Should the Government Pay for Us to Eat Fast Food?

food stamps to be used at pizza hutWe've all heard the alarming reports about food stamp use: It's currently at an all-time high and more than 45 MILLION Americans -- that's about 15 percent of the population, folks -- are relying on food stamps. But here's a detail you may find even more shocking about the government assistance program: Fast food chains owned by the YUM! brand are trying to get in on the action and get approved to accept food stamps. In other words, the government will be paying for low-income, hungry people to eat at Taco Bell, Pizza Hut, KFC, and Long John Silver's.

Is it just me or does this sound like an incredibly horrific idea?


Typically, exchanging food stamps for prepared foods is not allowed; however, there is a loophole that permits states to allow restaurants to serve disabled, elderly, and homeless people (who don't have the ability or resources to prepare their own foods). And, that's where the YUM! restaurant brand sees its opening to participate. According to a spokesperson for the company, it makes perfect sense to expand the food stamp program and "enabl[e] the homeless, elderly, and disabled to purchase prepared meals with ... benefits in a restaurant environment." In a nutshell, they're arguing that it's better to eat Taco Bell than go hungry.

But here's why it's a horrible idea: As anyone who eats out a lot will tell you, prepared restaurant food costs a lot more money (and food stamps) than purchasing whole foods like beans, fruits, vegetables, and rice.
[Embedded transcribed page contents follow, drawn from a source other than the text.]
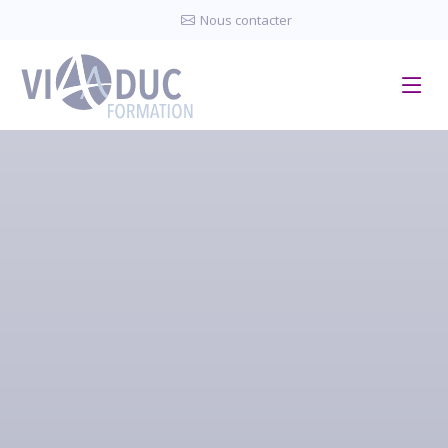
Panneau de gestion des cookies
Nous contacter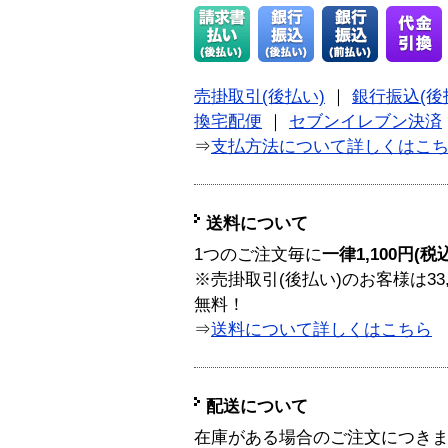
売掛取引(後払い)
｜
銀行振込(後
換宅配便
｜
セブンイレブン決済
⇒
支払方法について詳しくはこ
送料について
1つのご注文毎に
一律1,100円(税
※売掛取引(後払い)のお客様は33
無料！
⇒
送料について詳しくはこちら
配送について
在庫がある場合のご注文につき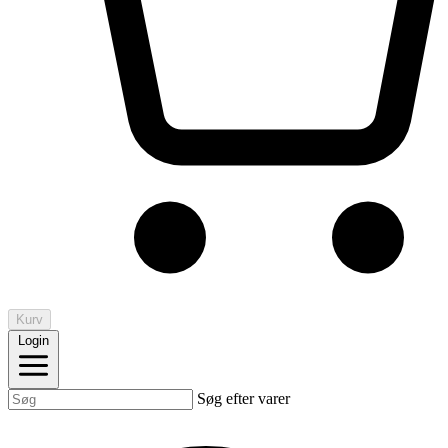
Kurv
Login
Søg efter varer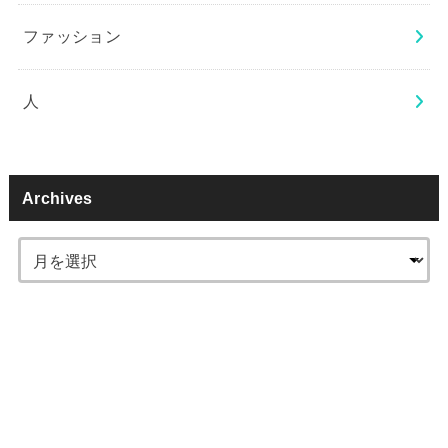
ファッション
人
Archives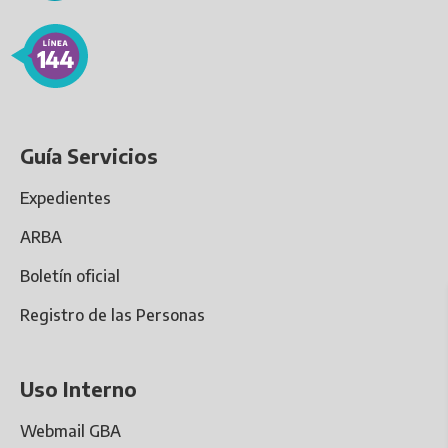
Guía Servicios
Expedientes
ARBA
Boletín oficial
Registro de las Personas
Uso Interno
Webmail GBA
Fast food isn't just expensive, it doesn't provide any nutritional value or even fill people up for that matter. Making it even easier for people -- namely, low-income people who don't typically have access to healthy foods -- to get access to fast food doesn't make financial sense. Not to mention the fact, it would be a public health disaster.

Of course, we can't dictate what people eat: Those who qualify for public assistance are no different than people who don't in that they should be allowed to make personal choices for themselves without judgement -- and that absolutely includes what they eat. We can't stop these chains from advertising their unhealthy food to low-income people; but perhaps we could focus instead on efforts that educate people about how to make the best choices when it comes to nutrition.